● Task instructions
Look through the records below for the line with "Mask: left lung" and the line with "Find regions matching", then return those lines and all lines between, exactly.

● Records to process
□ □ □ □ □ □ □
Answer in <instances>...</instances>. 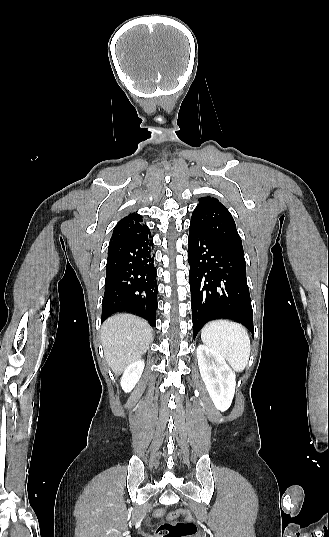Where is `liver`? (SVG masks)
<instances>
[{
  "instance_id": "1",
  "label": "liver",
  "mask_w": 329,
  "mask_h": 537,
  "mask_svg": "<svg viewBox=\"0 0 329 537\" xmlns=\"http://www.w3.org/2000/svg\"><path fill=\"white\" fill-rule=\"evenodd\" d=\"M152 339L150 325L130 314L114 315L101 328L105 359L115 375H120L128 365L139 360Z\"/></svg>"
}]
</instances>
□ □ □ □ □ □ □
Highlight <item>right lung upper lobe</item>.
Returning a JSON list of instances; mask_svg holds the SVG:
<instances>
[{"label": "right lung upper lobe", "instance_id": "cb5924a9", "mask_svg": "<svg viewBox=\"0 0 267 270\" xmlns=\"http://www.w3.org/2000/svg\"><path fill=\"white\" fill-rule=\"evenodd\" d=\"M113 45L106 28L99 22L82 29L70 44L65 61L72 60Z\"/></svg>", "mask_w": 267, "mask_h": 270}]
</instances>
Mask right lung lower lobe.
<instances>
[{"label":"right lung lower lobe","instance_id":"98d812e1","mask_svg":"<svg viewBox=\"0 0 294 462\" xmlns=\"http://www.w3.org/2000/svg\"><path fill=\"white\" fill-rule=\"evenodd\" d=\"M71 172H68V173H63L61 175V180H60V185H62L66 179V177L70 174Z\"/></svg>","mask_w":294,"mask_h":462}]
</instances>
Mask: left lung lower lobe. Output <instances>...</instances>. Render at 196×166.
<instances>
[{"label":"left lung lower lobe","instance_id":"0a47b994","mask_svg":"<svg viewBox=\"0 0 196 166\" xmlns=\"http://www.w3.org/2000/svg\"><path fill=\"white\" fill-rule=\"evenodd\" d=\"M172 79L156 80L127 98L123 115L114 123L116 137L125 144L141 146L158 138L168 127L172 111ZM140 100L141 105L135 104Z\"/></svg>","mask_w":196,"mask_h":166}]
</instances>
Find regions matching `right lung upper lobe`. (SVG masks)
□ □ □ □ □ □ □
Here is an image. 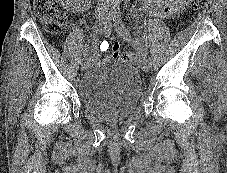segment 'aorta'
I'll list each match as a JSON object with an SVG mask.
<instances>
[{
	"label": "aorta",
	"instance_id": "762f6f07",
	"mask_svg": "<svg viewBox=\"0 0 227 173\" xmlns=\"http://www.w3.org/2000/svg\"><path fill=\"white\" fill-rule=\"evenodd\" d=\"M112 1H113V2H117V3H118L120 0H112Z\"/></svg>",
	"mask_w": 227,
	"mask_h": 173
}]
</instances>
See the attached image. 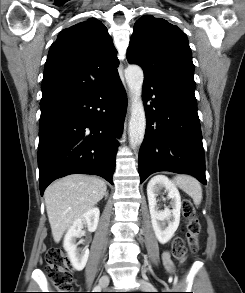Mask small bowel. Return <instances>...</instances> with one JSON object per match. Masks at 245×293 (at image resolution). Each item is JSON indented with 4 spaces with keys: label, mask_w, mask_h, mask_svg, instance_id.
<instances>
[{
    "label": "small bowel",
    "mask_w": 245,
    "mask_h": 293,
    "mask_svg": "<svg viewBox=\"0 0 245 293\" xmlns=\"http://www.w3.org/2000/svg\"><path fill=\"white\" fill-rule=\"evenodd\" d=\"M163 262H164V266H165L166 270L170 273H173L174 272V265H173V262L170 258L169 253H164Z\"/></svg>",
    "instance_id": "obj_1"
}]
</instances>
□ □ □ □ □ □ □
● Exercise solution
Mask: left lung lower lobe. Output <instances>...</instances>. Render at 196×166.
<instances>
[{"label":"left lung lower lobe","instance_id":"0a47b994","mask_svg":"<svg viewBox=\"0 0 196 166\" xmlns=\"http://www.w3.org/2000/svg\"><path fill=\"white\" fill-rule=\"evenodd\" d=\"M172 79L156 80L127 98L123 115L114 123L116 137L125 144L141 146L158 138L168 127L172 111ZM140 100L141 105L135 104Z\"/></svg>","mask_w":196,"mask_h":166}]
</instances>
Find regions matching `right lung upper lobe`. (SVG masks)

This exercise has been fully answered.